Washington / AFP
US Treasury Secretary Jacob Lew told Europe’s powerful competition commissioner that the EU review of tax breaks given to multinationals could have an “outsized” impact on US companies.
In a recent meeting , Lew expressed concerns to Margrethe Vestager, who is leading the campaign to end excessive tax breaks by EU members to huge multinational firms, that US companies would be disproportionately hurt by the move, according to a Treasury account of the meeting.
Lew “expressed his concern that the European Commission is retroactively applying a sweeping new state aid theory with an outsized impact on US companies,” it said.
“He urged the European Commission to reconsider its approach to these investigations,” it said.
In February, Lew said in a letter to Vestager and European Commission President Jean-Claude Juncker that the US felt American companies like McDonald’s, Amazon and Apple were being singled out in the campaign against formerly secret tax breaks the companies were given for operating in certain countries like Luxembourg, Ireland and Belgium.
The European Commission denied that US companies were being targeted, as it was ordering certain countries including Belgium to recover taxes from companies offered excessive breaks. Speaking at a Washington forum later on Friday, Vestager denied that the European Union was applying any retroactive penalties.
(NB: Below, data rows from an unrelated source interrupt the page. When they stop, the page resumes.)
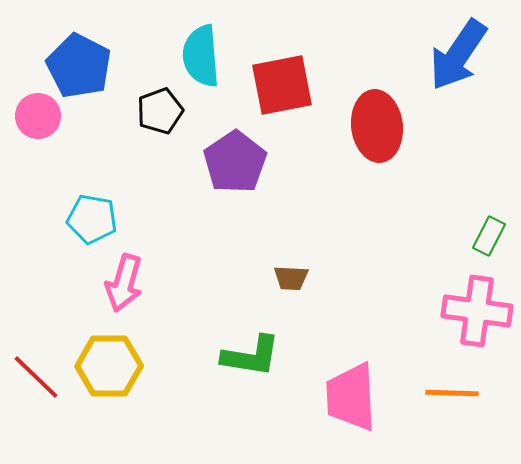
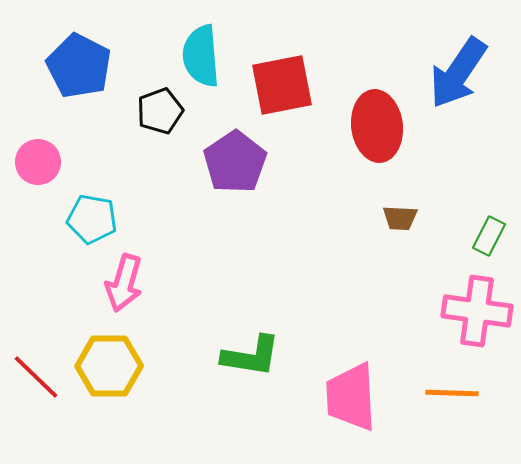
blue arrow: moved 18 px down
pink circle: moved 46 px down
brown trapezoid: moved 109 px right, 60 px up
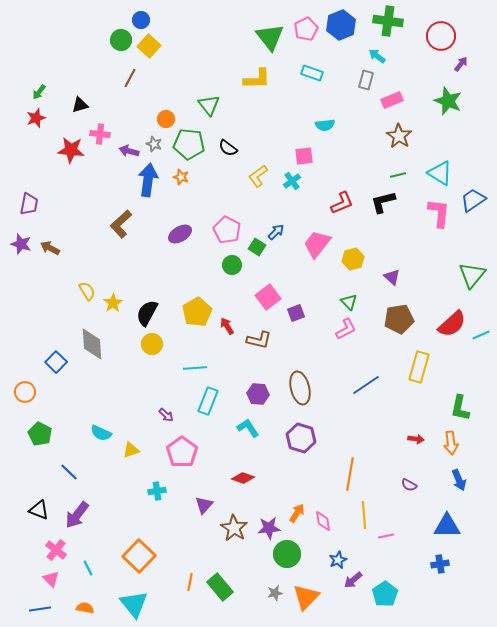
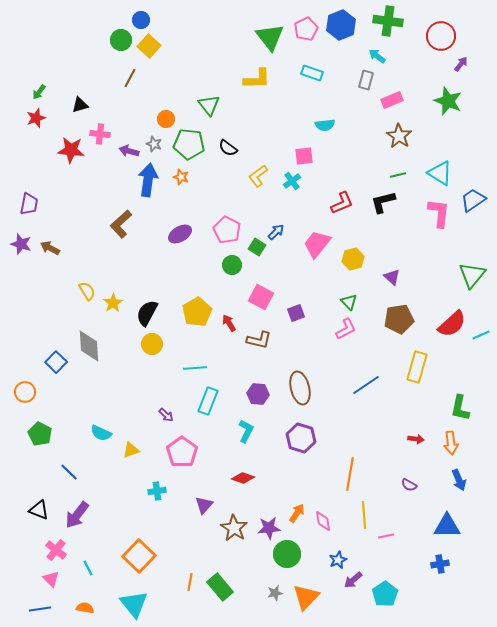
pink square at (268, 297): moved 7 px left; rotated 25 degrees counterclockwise
red arrow at (227, 326): moved 2 px right, 3 px up
gray diamond at (92, 344): moved 3 px left, 2 px down
yellow rectangle at (419, 367): moved 2 px left
cyan L-shape at (248, 428): moved 2 px left, 3 px down; rotated 60 degrees clockwise
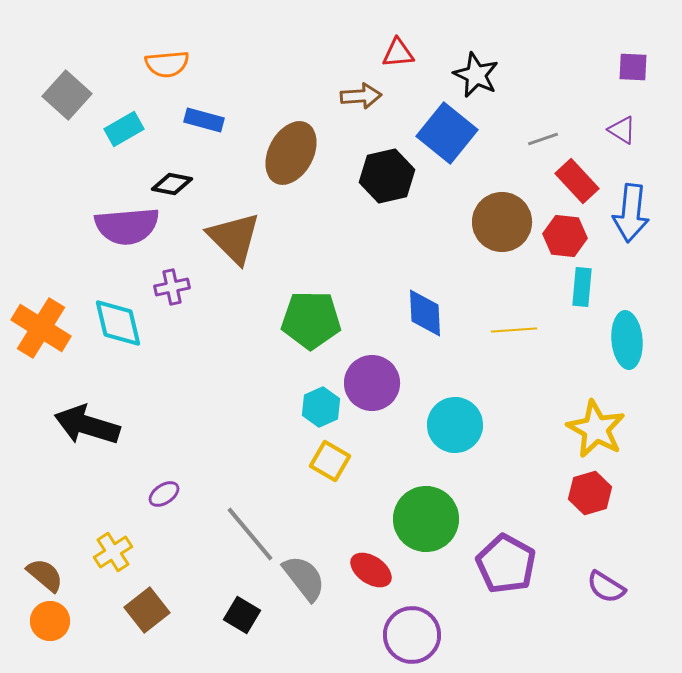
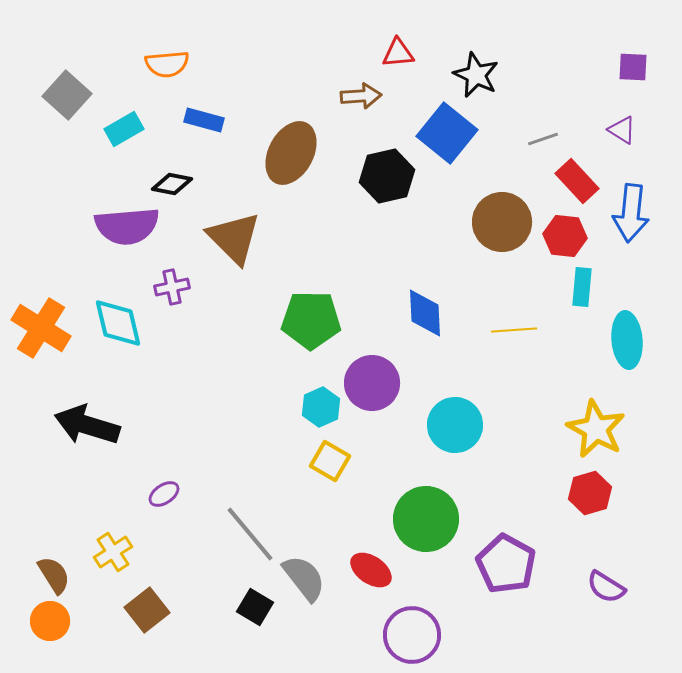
brown semicircle at (45, 575): moved 9 px right; rotated 18 degrees clockwise
black square at (242, 615): moved 13 px right, 8 px up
“It’s not a fine, it’s not a punishment. It’s illegal state aid being recovered to restore competition,” she said.
If “illegal state aid” — the tax breaks — have been paid out, she said, “it has to be recovered in order to restore the playing field.”
She also rejected the assertion that US companies were being unfairly targeted.
Of some 150 such cases over the past 15 years, “only in a handful of those cases US companies have been involved. So this is absolutely by the European book,” she said.